*** Block opens ***
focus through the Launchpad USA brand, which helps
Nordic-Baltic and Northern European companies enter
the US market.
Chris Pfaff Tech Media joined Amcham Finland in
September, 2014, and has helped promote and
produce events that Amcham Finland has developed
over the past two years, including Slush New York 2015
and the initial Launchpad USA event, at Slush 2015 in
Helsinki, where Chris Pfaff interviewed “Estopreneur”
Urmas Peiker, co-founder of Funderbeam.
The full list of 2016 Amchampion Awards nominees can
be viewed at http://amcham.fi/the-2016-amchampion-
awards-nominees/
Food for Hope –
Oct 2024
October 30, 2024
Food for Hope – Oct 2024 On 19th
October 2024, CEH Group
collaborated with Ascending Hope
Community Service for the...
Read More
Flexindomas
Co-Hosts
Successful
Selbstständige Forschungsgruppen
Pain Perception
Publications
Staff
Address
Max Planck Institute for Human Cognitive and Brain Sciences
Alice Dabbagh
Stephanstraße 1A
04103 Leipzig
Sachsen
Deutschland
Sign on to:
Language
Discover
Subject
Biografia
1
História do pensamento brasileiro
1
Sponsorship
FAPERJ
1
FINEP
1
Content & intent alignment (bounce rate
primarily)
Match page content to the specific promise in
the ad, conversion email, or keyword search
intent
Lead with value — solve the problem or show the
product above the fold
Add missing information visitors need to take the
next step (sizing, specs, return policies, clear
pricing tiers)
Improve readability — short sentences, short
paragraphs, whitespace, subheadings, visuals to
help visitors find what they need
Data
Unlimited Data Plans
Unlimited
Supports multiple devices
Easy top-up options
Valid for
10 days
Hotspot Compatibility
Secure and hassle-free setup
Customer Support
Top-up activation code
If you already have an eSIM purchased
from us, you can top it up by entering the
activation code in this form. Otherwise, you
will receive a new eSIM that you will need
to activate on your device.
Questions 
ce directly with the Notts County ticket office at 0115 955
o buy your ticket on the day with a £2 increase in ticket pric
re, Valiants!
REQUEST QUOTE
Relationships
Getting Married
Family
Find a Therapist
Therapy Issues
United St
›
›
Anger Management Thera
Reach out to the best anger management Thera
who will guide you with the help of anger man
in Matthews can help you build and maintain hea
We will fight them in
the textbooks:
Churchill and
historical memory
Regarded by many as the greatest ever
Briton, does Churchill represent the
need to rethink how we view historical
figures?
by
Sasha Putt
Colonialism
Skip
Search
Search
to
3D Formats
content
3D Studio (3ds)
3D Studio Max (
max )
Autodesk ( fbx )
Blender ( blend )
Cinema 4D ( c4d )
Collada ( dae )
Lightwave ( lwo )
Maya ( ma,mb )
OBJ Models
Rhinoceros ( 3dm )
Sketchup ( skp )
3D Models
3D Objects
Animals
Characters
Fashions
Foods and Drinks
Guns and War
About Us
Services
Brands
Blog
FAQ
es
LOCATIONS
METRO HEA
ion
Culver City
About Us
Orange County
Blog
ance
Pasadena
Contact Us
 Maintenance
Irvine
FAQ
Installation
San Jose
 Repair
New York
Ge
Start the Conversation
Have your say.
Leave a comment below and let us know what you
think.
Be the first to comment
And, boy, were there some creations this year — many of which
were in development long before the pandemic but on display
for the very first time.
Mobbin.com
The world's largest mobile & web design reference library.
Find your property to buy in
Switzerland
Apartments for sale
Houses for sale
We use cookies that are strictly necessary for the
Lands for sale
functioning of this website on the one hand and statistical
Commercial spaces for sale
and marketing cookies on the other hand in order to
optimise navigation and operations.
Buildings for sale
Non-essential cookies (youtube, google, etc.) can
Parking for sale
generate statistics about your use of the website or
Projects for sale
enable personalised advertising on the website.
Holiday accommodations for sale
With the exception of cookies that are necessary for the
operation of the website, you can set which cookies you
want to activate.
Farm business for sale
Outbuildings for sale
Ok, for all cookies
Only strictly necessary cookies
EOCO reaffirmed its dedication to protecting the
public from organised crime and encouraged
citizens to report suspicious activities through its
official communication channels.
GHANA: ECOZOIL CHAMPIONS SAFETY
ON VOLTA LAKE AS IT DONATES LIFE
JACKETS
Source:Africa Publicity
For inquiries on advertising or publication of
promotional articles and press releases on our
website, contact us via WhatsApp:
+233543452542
*** Block closes ***
Task goal » Among the entries above, copy exactly only the lines starting with the one containing "Collada ( dae )" and going through the one containing "Non-essential cookies (youtube, google, etc.)", both ends included.

Response to this exercise »
Collada ( dae )
Lightwave ( lwo )
Maya ( ma,mb )
OBJ Models
Rhinoceros ( 3dm )
Sketchup ( skp )
3D Models
3D Objects
Animals
Characters
Fashions
Foods and Drinks
Guns and War
About Us
Services
Brands
Blog
FAQ
es
LOCATIONS
METRO HEA
ion
Culver City
About Us
Orange County
Blog
ance
Pasadena
Contact Us
 Maintenance
Irvine
FAQ
Installation
San Jose
 Repair
New York
Ge
Start the Conversation
Have your say.
Leave a comment below and let us know what you
think.
Be the first to comment
And, boy, were there some creations this year — many of which
were in development long before the pandemic but on display
for the very first time.
Mobbin.com
The world's largest mobile & web design reference library.
Find your property to buy in
Switzerland
Apartments for sale
Houses for sale
We use cookies that are strictly necessary for the
Lands for sale
functioning of this website on the one hand and statistical
Commercial spaces for sale
and marketing cookies on the other hand in order to
optimise navigation and operations.
Buildings for sale
Non-essential cookies (youtube, google, etc.) can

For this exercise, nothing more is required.